Only the lines below, from the one with "[Instagram] (104, 2468)" through the one with "Services (58, 1342)", are to be written out, exactly.

▶ Records supplied
___
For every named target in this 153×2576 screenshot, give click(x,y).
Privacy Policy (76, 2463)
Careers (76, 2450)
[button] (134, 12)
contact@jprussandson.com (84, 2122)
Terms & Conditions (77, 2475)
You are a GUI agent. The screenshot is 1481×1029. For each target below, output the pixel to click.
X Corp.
___
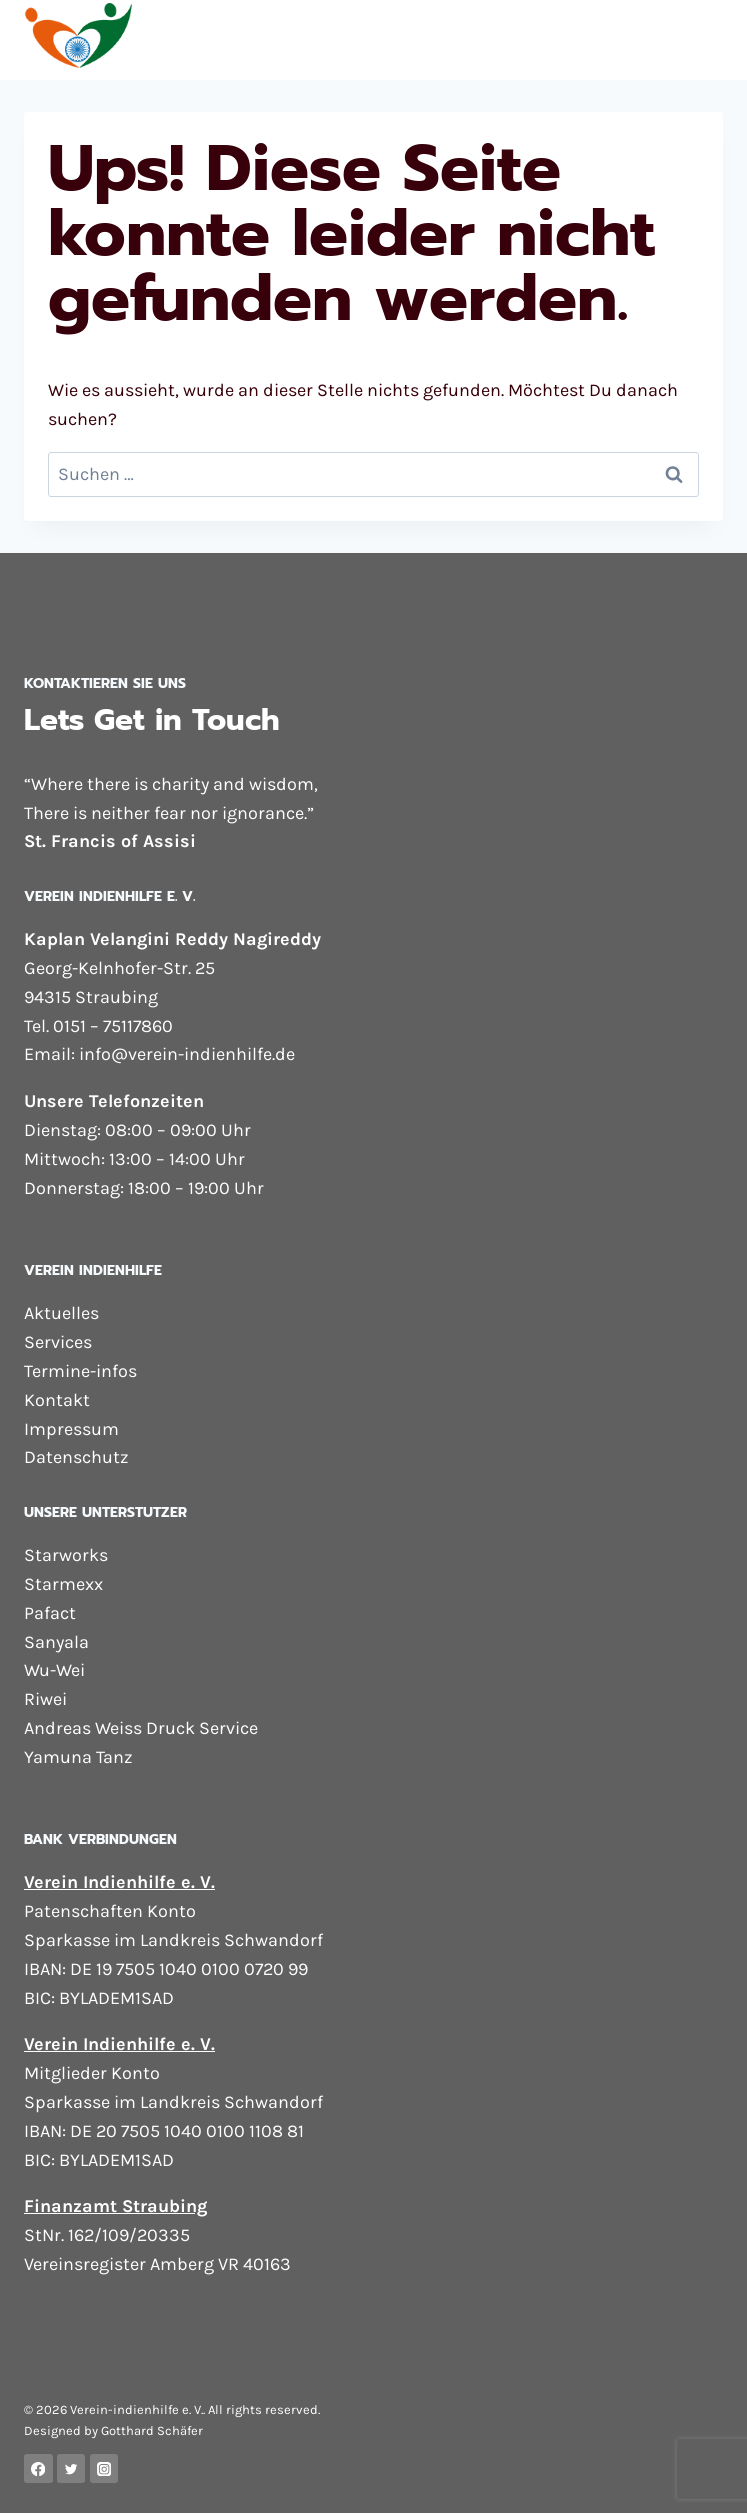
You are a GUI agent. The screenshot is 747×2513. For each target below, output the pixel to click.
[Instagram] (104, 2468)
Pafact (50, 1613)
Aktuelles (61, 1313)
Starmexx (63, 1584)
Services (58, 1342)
___
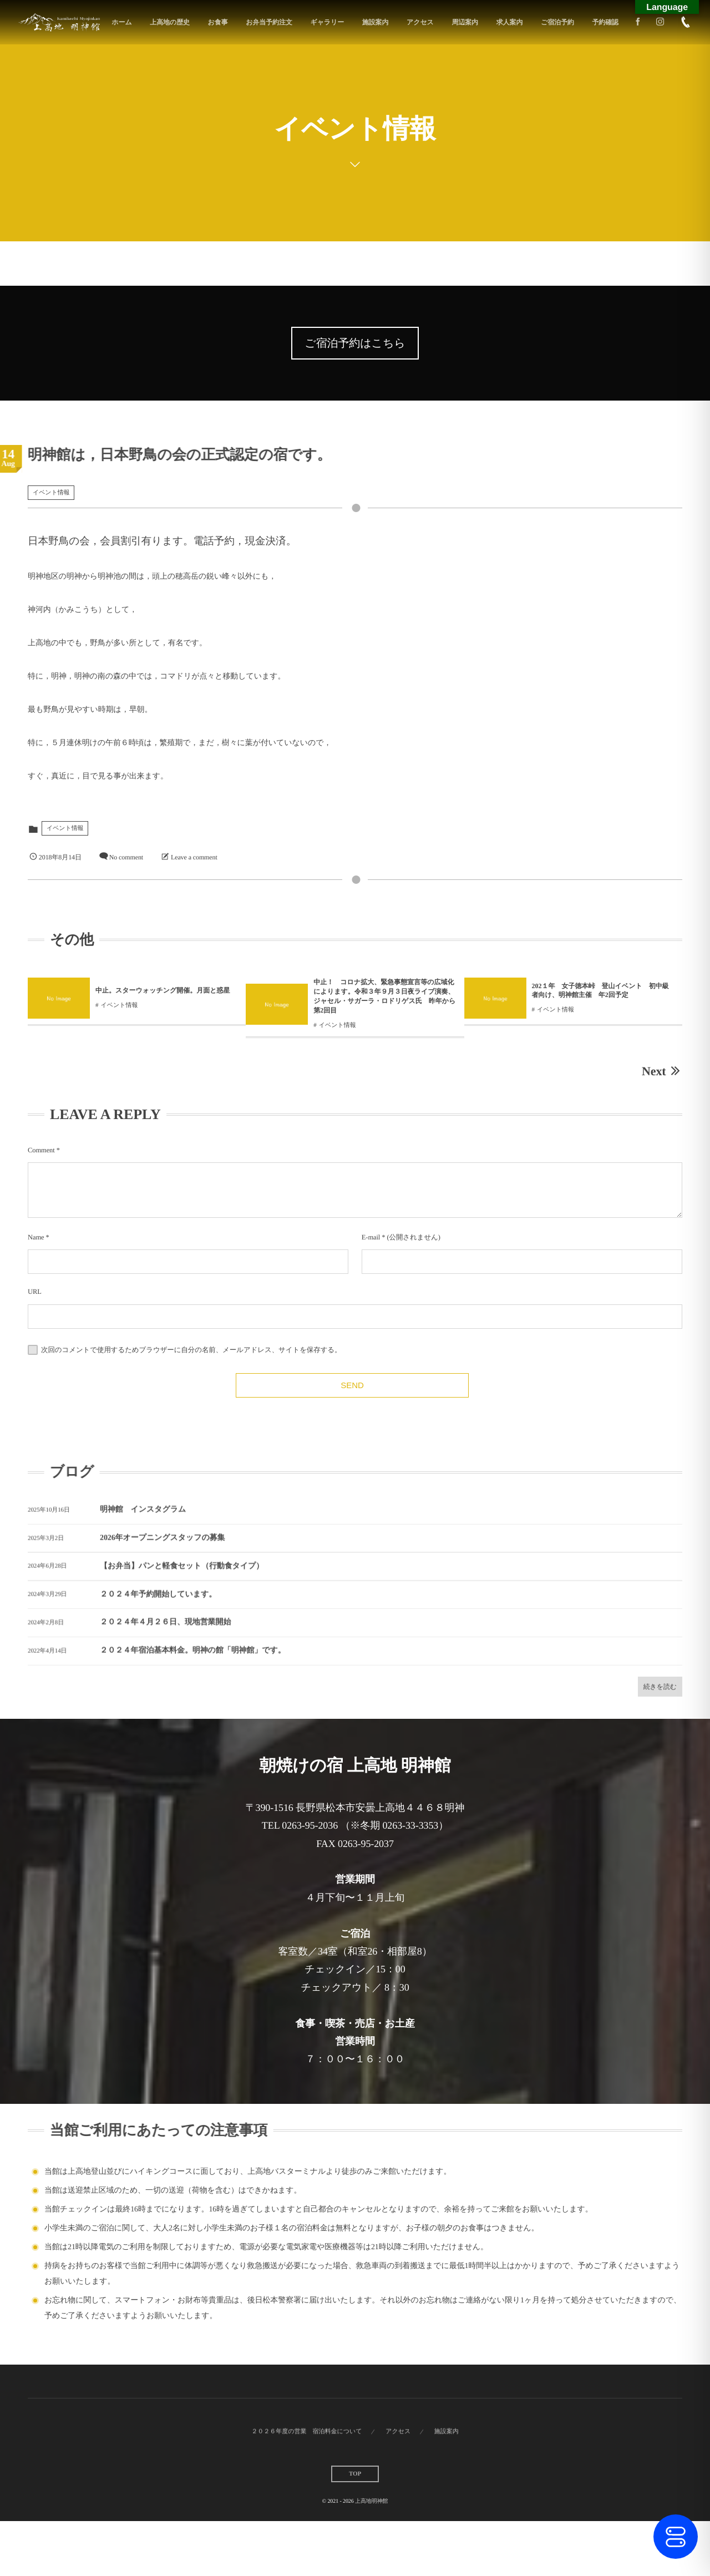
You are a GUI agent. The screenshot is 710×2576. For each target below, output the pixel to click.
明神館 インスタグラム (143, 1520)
___
▶ Answer for this exercise
[Instagram] (104, 2468)
Pafact (50, 1613)
Aktuelles (61, 1313)
Starmexx (63, 1584)
Services (58, 1342)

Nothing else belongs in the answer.